Deadly Pacific quake keeps surprising scientists

April 9, 2009 12:34:33 PM PDT
The 2007 earthquake in the Solomon Islands that launched a deadly tsunami is raising a host of challenges for scientists working to understand what happened. The quake generated a larger-than-expected tsunami that claimed 52 lives and caused extensive property damage in an area that had little seismic activity previously.

Quakes often occur in areas where one of the plates that make up the crust of the earth is moving downward, beneath another section of crust, a process called subduction.

But researchers report in Friday's edition of the journal Science that in the Solomon Islands quake there were actually three sections of crust involved, two of them sliding at different rates beneath the third.

The Australia Plate is moving beneath the Pacific Plate at about 5.5 inches-a-year, while the adjacent Solomon Plate is moving about 4 inches-a-year, according to researchers led by geoscientist Kevin P. Furlong of Penn State University.

In addition, the researchers noted, the Australia and Solomon plates are moving in slightly different directions.
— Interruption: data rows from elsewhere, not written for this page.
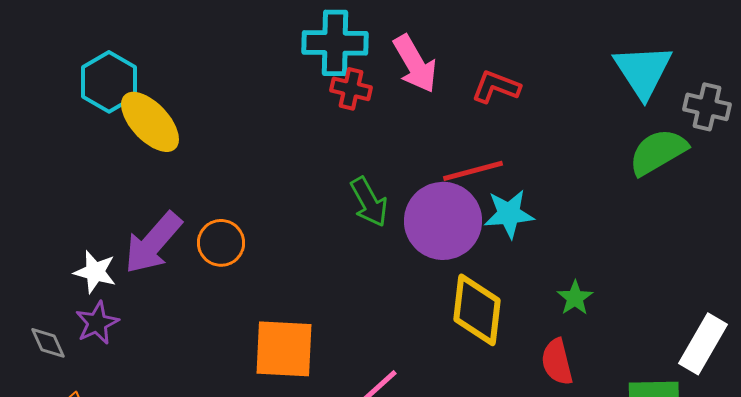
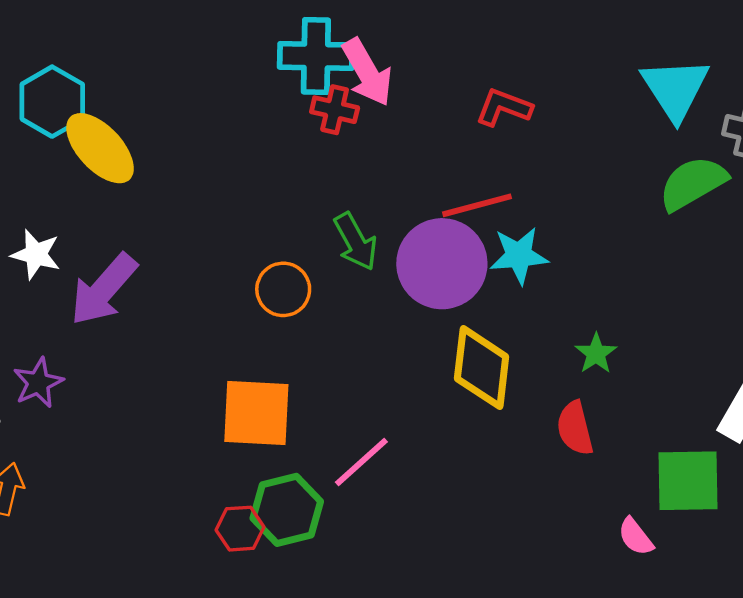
pink arrow: (415, 64) -> (367, 72), moved
orange circle: (221, 243) -> (283, 289), moved
white star: (95, 272) -> (36, 254), moved

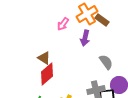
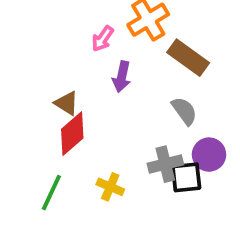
brown rectangle: (102, 20) -> (188, 58), moved, size x1.5
purple arrow: (85, 38) -> (122, 77), moved

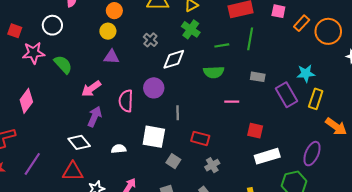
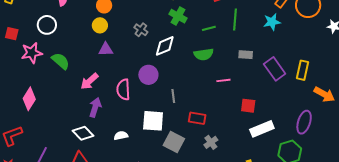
cyan star: (306, 73) -> (272, 22), moved
gray square: (173, 161) -> (174, 142), size x1.5

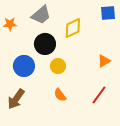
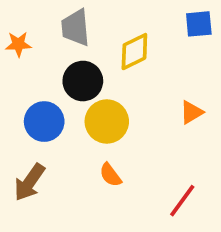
gray trapezoid: (41, 15) -> (75, 28), turned 125
yellow circle: (58, 66) -> (107, 122), size x1.5
red line: (99, 95) -> (182, 201), moved

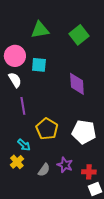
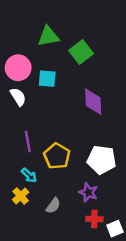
green square: (79, 35) -> (81, 52), moved
purple line: (23, 106) -> (28, 142), moved
purple star: (65, 165) -> (88, 192), moved
red cross: (89, 172) -> (94, 219), moved

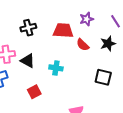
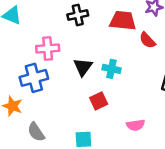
black triangle: (28, 61) -> (83, 67), moved, turned 35
red square: (34, 92) -> (99, 101), moved

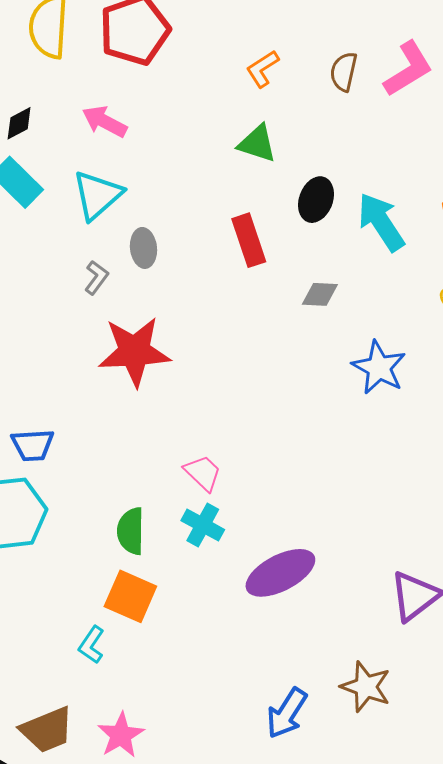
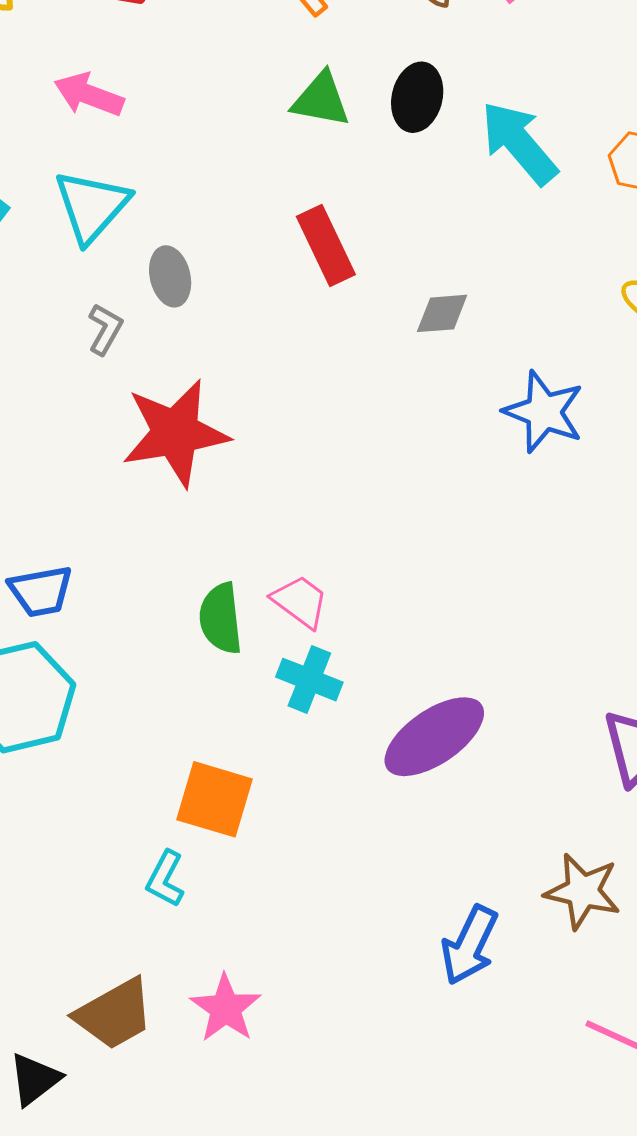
black ellipse: (316, 200) -> (417, 97), moved
cyan arrow: (381, 222) -> (519, 143), moved
green semicircle: (131, 531) -> (221, 618), moved

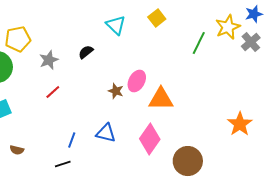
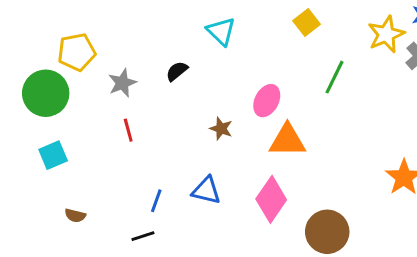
yellow square: (157, 18) -> (307, 22), moved
green line: (199, 43) -> (335, 77), moved
pink ellipse: (137, 81) -> (267, 101), moved
red line: (53, 92) -> (128, 130), turned -63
The quake started in the boundary between the Australia and Pacific plates, they reported, and then suddenly jumped to the Solomon-Pacific boundary.

"Normally we think earthquakes should stop at the plate boundaries," Furlong said in a statement.

And, he added, when the earthquake moved from one plate to the other, it quickly changed direction, mimicking the different plate motion directions of the plates involved: "I do not know of any other place where we have observed that behavior during an earthquake before, but it most certainly has happened here before."

The combination of motions caused the Pacific plate to bunch up by a couple of yards, the researchers said. And that uplift is probably the reason for the unexpected size of the tsunami waves that followed.

Coral islands are common in that area, Furlong said, and they may be the result of similar previous instances of uplift.

This is also some of the youngest oceanic crust known to be subducting and, according to Furlong, seismologists do not expect young sections of the Earth's crust to be locations of major earthquakes.